Nine Republican governors met with Gov. Greg Abbott Monday to discuss a joint border security plan. They did so after they, along with 15 of their colleagues, last week pledged to support Texas’ border security mission, Operation Lone Star.
Idaho and Florida already began sending personnel and resources; the briefing was a way to discuss efforts underway and how multistate resources would be deployed.
Adjutant General of the Texas Military Department Major General Thomas Suelzer, Texas Department of Public Safety Director Steve McCraw, and Texas Border Czar Mike Banks also gave the governors “on-the-ground intelligence about the border crisis,” the governor’s office said.
Abbott provided an overview of OLS strategies being employed to deter foreign nationals from illegally entering along the southern border. Nearly 300 known, suspected terrorists have been apprehended at both the northern and southern border this fiscal year. Abbott noted that 16 known, suspected terrorists were apprehended last month.
McCraw discussed the methods Mexican cartels are employing to control the trafficking and smuggling of drugs and people across the southern border, arguing “President Biden's open border policies” were incentivizing “mass illegal immigration and cartel activity along the border.” He said while the state and DPS have prepared for mass migration scenarios, they aren’t prepared for “the level of global migration invited by the federal government's inaction at the border.”
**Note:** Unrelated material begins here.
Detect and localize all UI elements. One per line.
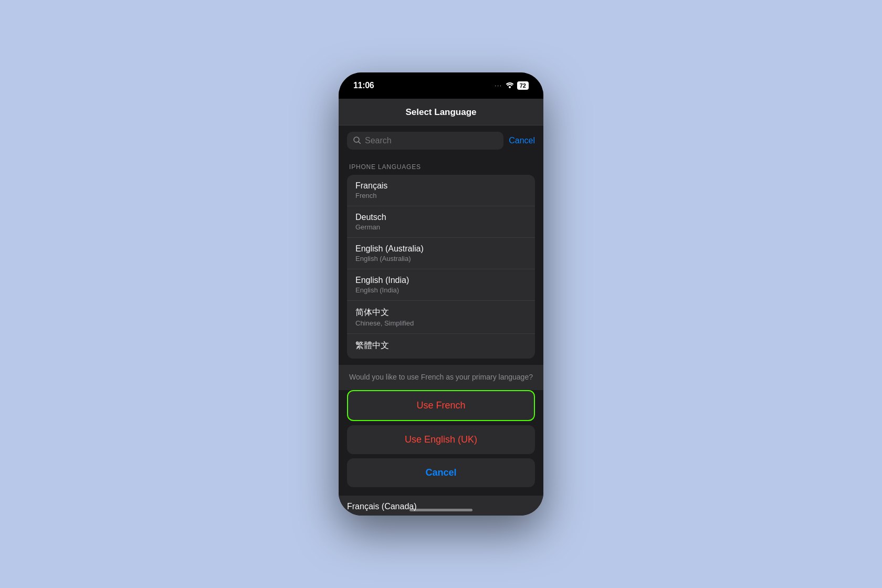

Suelzer gave examples of tactics Texas National Guard soldiers are deploying, showing maps of where barriers have been and are being constructed along the border. He also discussed how other states' National Guard troops or law enforcement officers “could be integrated into Operation Lone Star to help fill the gaps created by President Biden's open border policies.”
Banks took aim at the claim made by the Biden administration and Democrats that 90% of fentanyl was being seized at ports of entry when Border Patrol agents have testified to the contrary. Banks, a retired Border Patrol agent, also highlighted the record number of 1.7 million gotaways, those who’ve illegally entered and evaded capture and law enforcement officers don’t know who or where they are.